In 1979 the Society undertook a research project to examine the primary causes underlying the high rates of inflation that frequently accompany rapid economic development. The study found that the greater stress on basic human rights and increasing social importance given to the common man indirectly contributed to higher rates of inflation. The results of the study, which were published as a four part article in "The Hindu" and sent to leading economists around the world, suggest that there is an inverse relationship between the purchasing power of currency and the social value accorded to the common man. Click on the images to see the enlarged views
In the aftermath of the war in Yugoslavia and the blockage of Serbia by Western powers, Serbia suffered from hyperinflation in the range of one million percent, perhaps the highest level ever recorded anywhere. After discussions with society staff, Dr. Dragoslav Avramovic, former Director of the Brandt Commission and a member of ICPF, was appointed as President of the Federal Bank of Yugoslavia. Applying a strategy proposed by a Russian Commission member during Gorbachev Foundation Conference, inflation was brought down to single digit levels within one or two weeks in Serbia, a previously unimaginable achievement. Read the Alternative strategy in Yugoslavia.
Following the sudden collapse of the economies in East Asia the Society embarked on a research project to investigate the causes of the crisis and to formulate possible remedies. The Society attended the Conference of the Pacific Rim Economics Associations in Bangkok in 1998 to exchange views and present its recommendations. An article summarizing our approach was published by The Hindu. Further research is in process on the origins, cause and remedy for the Japanese financial crisis that began in 1988 and still impeded growth of the Japanese economy.
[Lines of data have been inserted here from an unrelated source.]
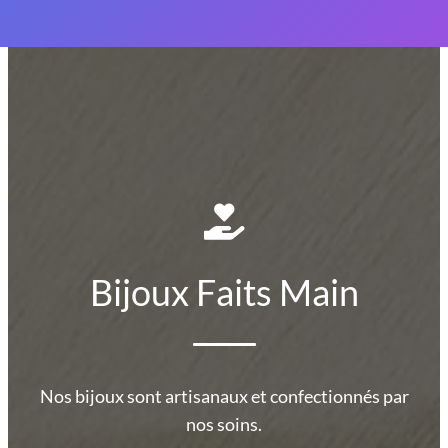
Bijoux Faits Main
Nos bijoux sont artisanaux et confectionnés par
nos soins.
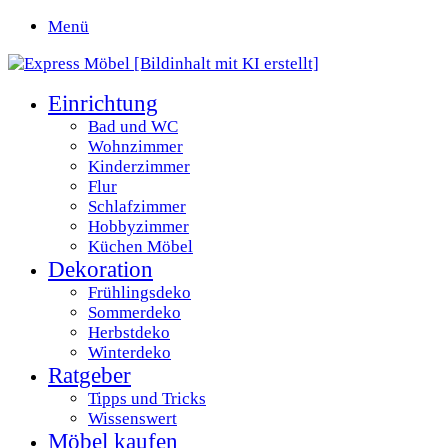
Menü
Einrichtung
Bad und WC
Wohnzimmer
Kinderzimmer
Flur
Schlafzimmer
Hobbyzimmer
Küchen Möbel
Dekoration
Frühlingsdeko
Sommerdeko
Herbstdeko
Winterdeko
Ratgeber
Tipps und Tricks
Wissenswert
Möbel kaufen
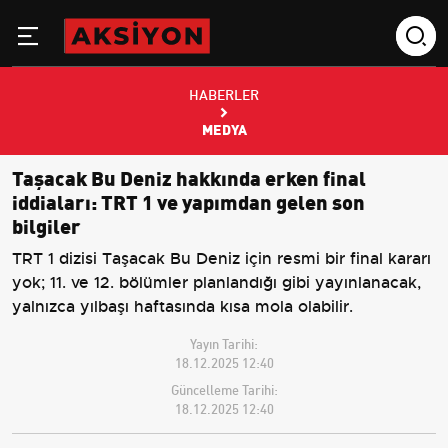
HABERLER
MEDYA
Taşacak Bu Deniz hakkında erken final
iddiaları: TRT 1 ve yapımdan gelen son
bilgiler
TRT 1 dizisi Taşacak Bu Deniz için resmi bir final kararı
yok; 11. ve 12. bölümler planlandığı gibi yayınlanacak,
yalnızca yılbaşı haftasında kısa mola olabilir.
Yayın Tarihi:
18.12.2025 12:40
Güncelleme Tarihi:
18.12.2025 12:40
Read the report on East Asian Financial Crisis
In 1999 MSS conducted a study of the financial crisis brought on in Japan during the decade following the collapse of real estate and stock market prices after Central Bank action in 1988 which resulted in losses by Japanese banks estimated at $500 billion. In January 2000 MSS researchers submitted proposals to Japanese commercial and Central Bank officials on strategies to end the crisis, reverse the losses and recover a major portion of the write-offs. An article was published in Japan Times. See Vision, Not Structure, is key to Japanese Recovery.
Click on the image to read the published article.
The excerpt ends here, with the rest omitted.